Proximity To Discovery

View all news

University leads international study into serious condition

10th August 2016

Patients with cystic fibrosis-related diabetes will benefit from an international research project aimed at understanding the key reasons behind the devastating disease.

Experts at Newcastle University are leading a new scientific study to investigate how genetic defects responsible for cystic fibrosis (CF) increase blood sugar levels.

The research is being carried out in collaboration with Ulster University, Northern Ireland; Lund University, Sweden; University of Szeged, Hungary, and University of Iowa, USA.

Cystic fibrosis-related diabetes (CFRD) is unique and has a different mechanism to Type 1 and Type 2. While the cause is unknown, the development of the diabetes accelerates lung disease, which is the main reason for death among people with CF.

Discovering how the defective gene affects the body’s ability to regulate insulin levels is crucial to working out how to prevent diabetes from developing.

Identifying treatment options

It is hoped that the research, which includes CF and diabetes specialists in the UK, Europe and USA, will identify treatment options for CF patients to help prevent diabetes and improve life-expectancy.

James Shaw, Professor of Regenerative Medicine for diabetes at Newcastle University and Honorary Consultant Physician specialising in diabetes at Newcastle upon Tyne Hospitals NHS Foundation Trust, is spearheading the international collaboration.

He said: “This pioneering research project is extremely exciting as it brings together leading scientists from the fields of diabetes and CF, something that has not happened before.

“Given the significant, detrimental impact of CFRD on lung function and life-expectancy for patients with CF, better understanding of these processes is urgently needed.

“Our research has the potential to identify new treatment options that could enable the majority of CF patients to live longer and healthier lives.”

Serious condition

CF is a life-shortening genetic condition that causes lungs to become clogged with mucus, making it hard to breathe. Each day two people die from the disease. On average, patients do not live beyond their mid-30s.

The £750,000 study, funded by the Cystic Fibrosis Trust, will run for three years.

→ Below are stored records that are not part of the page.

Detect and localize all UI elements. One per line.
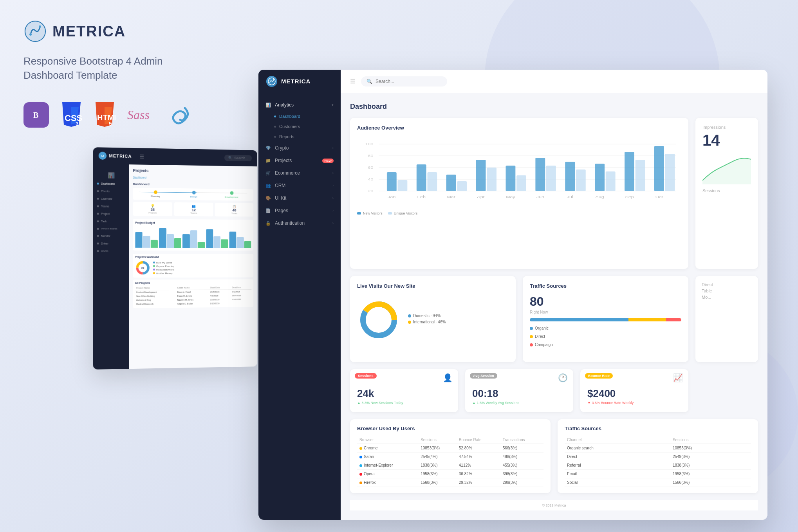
table-row: Direct 2549(3%) xyxy=(565,453,751,461)
search-box[interactable]: 🔍 xyxy=(361,76,447,87)
dbl-search-box[interactable]: 🔍 Search... xyxy=(224,155,252,161)
dbl-nav-task[interactable]: Task xyxy=(93,218,129,225)
svg-text:B: B xyxy=(33,111,38,119)
dbl-sidebar: 📊 Dashboard Clients Calendar Teams xyxy=(93,164,129,370)
nav-uikit[interactable]: 🎨 UI Kit › xyxy=(258,192,341,204)
table-row: Firefox 1568(3%) 29.32% 299(3%) xyxy=(357,478,543,487)
traffic-table-card: Traffic Sources Channel Sessions Orga xyxy=(558,419,758,493)
stat-tasks: 📋 40 Tasks xyxy=(215,203,253,216)
svg-text:Jun: Jun xyxy=(536,195,544,199)
page-title: Dashboard xyxy=(350,103,758,111)
nav-crypto[interactable]: 💎 Crypto › xyxy=(258,142,341,154)
dbl-subnav-dashboard[interactable]: Dashboard xyxy=(133,176,146,179)
browser-safari: Safari xyxy=(357,453,418,461)
svg-text:20: 20 xyxy=(368,189,374,193)
nav-sub-reports[interactable]: Reports xyxy=(258,132,341,142)
analytics-icon: 📊 xyxy=(265,102,271,108)
dbl-nav-project[interactable]: Project xyxy=(93,210,129,218)
traffic-data-table: Channel Sessions Organic search 10853(3%… xyxy=(565,436,751,487)
svg-text:Jan: Jan xyxy=(388,195,395,199)
nav-pages[interactable]: 📄 Pages › xyxy=(258,204,341,217)
nav-ecommerce[interactable]: 🛒 Ecommerce › xyxy=(258,167,341,179)
th-browser: Browser xyxy=(357,436,418,444)
svg-rect-40 xyxy=(535,158,545,191)
dbl-nav-users[interactable]: Users xyxy=(93,247,129,255)
svg-rect-33 xyxy=(427,172,437,191)
dbl-nav-teams[interactable]: Teams xyxy=(93,202,129,210)
session-badge: Sessions xyxy=(355,373,377,379)
th-transactions: Transactions xyxy=(500,436,543,444)
svg-point-3 xyxy=(39,25,41,28)
dm-logo-text: METRICA xyxy=(281,78,311,85)
svg-rect-43 xyxy=(576,170,586,191)
dbl-nav-monitor[interactable]: Monitor xyxy=(93,232,129,240)
svg-rect-32 xyxy=(417,164,426,191)
sass-icon: Sass xyxy=(127,108,150,122)
nav-projects[interactable]: 📁 Projects NEW xyxy=(258,154,341,167)
svg-text:CSS: CSS xyxy=(65,113,82,123)
dbl-nav-clients[interactable]: Clients xyxy=(93,188,129,195)
auth-icon: 🔒 xyxy=(265,220,271,226)
uikit-icon: 🎨 xyxy=(265,195,271,201)
dashboard-left: M METRICA ☰ 🔍 Search... 📊 Dashboard xyxy=(93,147,257,370)
th-channel: Channel xyxy=(565,436,670,444)
svg-text:Feb: Feb xyxy=(417,195,426,199)
progress-steps-card: Planning Design Development xyxy=(133,188,253,201)
dbl-nav-driver[interactable]: Driver xyxy=(93,240,129,247)
svg-rect-44 xyxy=(595,164,605,191)
table-row: Internet-Explorer 1838(3%) 4112% 455(3%) xyxy=(357,461,543,470)
avg-value: 00:18 xyxy=(472,388,566,400)
svg-text:Aug: Aug xyxy=(596,195,604,199)
projects-mini-table: Project Name Client Name Start Date Dead… xyxy=(135,285,251,306)
dbl-nav-dashboard[interactable]: Dashboard xyxy=(93,180,129,188)
donut-legend: Domestic · 94% International · 46% xyxy=(408,314,446,326)
svg-rect-48 xyxy=(654,146,664,191)
svg-text:HTML: HTML xyxy=(97,113,116,122)
nav-auth[interactable]: 🔒 Authentication › xyxy=(258,217,341,229)
table-row: Opera 1958(3%) 36.82% 398(3%) xyxy=(357,470,543,478)
svg-rect-37 xyxy=(487,168,496,191)
table-row: Organic search 10853(3%) xyxy=(565,444,751,453)
nav-sub-customers[interactable]: Customers xyxy=(258,121,341,132)
svg-rect-49 xyxy=(665,154,675,191)
svg-text:5: 5 xyxy=(109,121,112,127)
dbl-body: 📊 Dashboard Clients Calendar Teams xyxy=(93,164,257,370)
browser-data-table: Browser Sessions Bounce Rate Transaction… xyxy=(357,436,543,487)
dbl-hamburger[interactable]: ☰ xyxy=(140,153,144,159)
dbl-nav-calendar[interactable]: Calendar xyxy=(93,195,129,203)
nav-crm[interactable]: 👥 CRM › xyxy=(258,179,341,192)
ecommerce-icon: 🛒 xyxy=(265,170,271,176)
crm-icon: 👥 xyxy=(265,183,271,188)
svg-rect-35 xyxy=(457,181,467,191)
bounce-icon: 📈 xyxy=(673,373,683,382)
impressions-value: 14 xyxy=(702,132,751,149)
search-icon: 🔍 xyxy=(367,79,372,84)
audience-overview-card: Audience Overview 100 80 60 xyxy=(350,118,688,269)
stat-sessions: Sessions 👤 24k ▲ 8.3% New Sessions Today xyxy=(350,369,458,412)
svg-rect-47 xyxy=(636,160,645,191)
nav-sub-dashboard[interactable]: Dashboard xyxy=(258,111,341,121)
logo-area: METRICA xyxy=(23,20,189,43)
traffic-value: 80 xyxy=(530,294,681,309)
live-visits-card: Live Visits Our New Site xyxy=(350,276,516,362)
pages-icon: 📄 xyxy=(265,208,271,213)
dbl-nav-vb[interactable]: Version Boards xyxy=(93,225,129,233)
hamburger-icon[interactable]: ☰ xyxy=(350,78,356,85)
legend-direct: Direct xyxy=(530,334,681,339)
svg-rect-30 xyxy=(387,172,397,191)
nav-arrow: ▾ xyxy=(332,103,334,107)
nav-analytics[interactable]: 📊 Analytics ▾ xyxy=(258,99,341,111)
table-row: Chrome 10853(3%) 52.80% 566(3%) xyxy=(357,444,543,453)
dbl-budget-chart: Project Budget xyxy=(133,219,253,251)
session-icon: 👤 xyxy=(443,373,453,382)
bootstrap-icon: B xyxy=(23,102,49,128)
stats-placeholder xyxy=(695,369,758,412)
dbl-projects-table: All Projects Project Name Client Name St… xyxy=(133,279,253,308)
svg-rect-31 xyxy=(398,180,408,191)
svg-text:80: 80 xyxy=(368,154,374,158)
svg-rect-42 xyxy=(565,162,575,191)
legend-international: International · 46% xyxy=(408,320,446,324)
search-input[interactable] xyxy=(376,79,430,84)
logo-text: METRICA xyxy=(52,23,126,40)
projects-mini-tbody: Product Development Kevin J. Hood 20/5/2… xyxy=(135,289,251,306)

The Trust is hopeful that this research will have a significant impact on the lives of people living with CF in the future.

Dr Mike Gray, Reader in Cellular Physiology at Newcastle University, who is deputy coordinator of this project, said: “This is an important and timely award from the Cystic Fibrosis Trust into an area that is currently poorly understood, yet is an ever increasing problem for people with the condition.

“This research could lead to the development of new approaches to help limit the impact of CFRD on the lives of people with CF, and we are very grateful to the Trust and its supporters for the award.”

Millions of people carry faulty gene

As many as 2.5 million people in the UK carry the faulty gene that causes the illness. Approximately 50% of adults living with CF have diabetes, having a detrimental impact on lung function and health.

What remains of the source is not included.